# This will make your blood boil



## jspooney (Oct 2, 2007)

Don't leave your loaded, chambered, unholstered in a public lobby. That is dumb. 

****post changed to accommodate our resident gun experts***


----------



## John B. (Oct 2, 2007)

What sort of business? It's their business practices, and though very foolish, it is their business... why should that make your blood boil?


----------



## bhudson (Apr 22, 2015)

Are you in fl? I don't get over that way much, but I know there is no open carry law there. Is he the business owner? I know maybe these questions might seem stupid. Just more for my own curiosity than anything, but yeah his carelessness about leaving it laying around like that is troubling


----------



## jspooney (Oct 2, 2007)

JohnB, You mean to tell me that leaving a loaded, chambered, unholstered pistol on a table in a public lobby is something that I should be ok with?


----------



## Jason (Oct 2, 2007)

If it's a business and he let it laying around fer any Tom/Dick/Harry to take it, STUPID...but as fer a place of business and it's his place, open/concealed---don't matter. 

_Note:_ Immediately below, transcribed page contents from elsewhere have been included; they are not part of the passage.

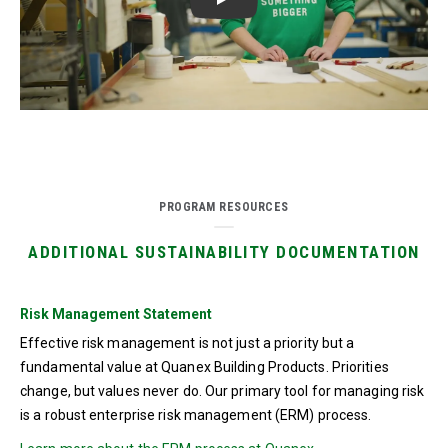
Play
PROGRAM RESOURCES
ADDITIONAL SUSTAINABILITY DOCUMENTATION
Risk Management Statement
Effective risk management is not just a priority but a
fundamental value at Quanex Building Products. Priorities
change, but values never do. Our primary tool for managing risk
is a robust enterprise risk management (ERM) process.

John it probably made his "blood boil" I would assume there were probably children in the business too...


----------



## jspooney (Oct 2, 2007)

bhudson said:


> Are you in fl? I don't get over that way much, but I know there is no open carry law there. Is he the business owner? I know maybe these questions might seem stupid. Just more for my own curiosity than anything, but yeah his carelessness about leaving it laying around like that is troubling


He is an employee, not a business owner.


----------



## bhudson (Apr 22, 2015)

Then if he is allowed to carry it in there and the business owner is cool with it then that part is ok, but leaving it laying around is stupid as hell


----------



## John B. (Oct 2, 2007)

jspooney said:


> JohnB, You mean to tell me that leaving a loaded, chambered, unholstered pistol on a table in a public lobby is something that I should be ok with?


Your blood boiling story is very vague... again, their business, not yours. 

Do I think it's smart? Of course not... did he do anything illegal? No.

And by the way, it may be a "public" lobby in your eyes, but by your vague description, it seems very much like a privately owned business.


----------



## John B. (Oct 2, 2007)

There is a much more simple solution to this... if you know the bossman, tell him his employee is a careless jackass who leaves his pistol laying around in front of God and everyone. You'll probably get better results.


----------



## jspooney (Oct 2, 2007)

bhudson said:


> Then if he is allowed to carry it in there and the business owner is cool with it then that part is ok, but leaving it laying around is stupid as hell


This is my point. In my opinion, if you don't have the brains to know you shouldn't leave a loaded weapon unattended on a table, then you don't deserve to carry a concealed weapon.


----------



## bhudson (Apr 22, 2015)

jspooney said:


> This is my point. In my opinion, if you don't have the brains to know you shouldn't leave a loaded weapon unattended on a table, then you don't deserve to carry a concealed weapon.


Agreed 100%


----------



## jspooney (Oct 2, 2007)

John B. said:


> Your blood boiling story is very vague... again, their business, not yours.
> 
> Do I think it's smart? Of course not... did he do anything illegal? No.
> 
> And by the way, it may be a "public" lobby in your eyes, but by your vague description, it seems very much like a privately owned business.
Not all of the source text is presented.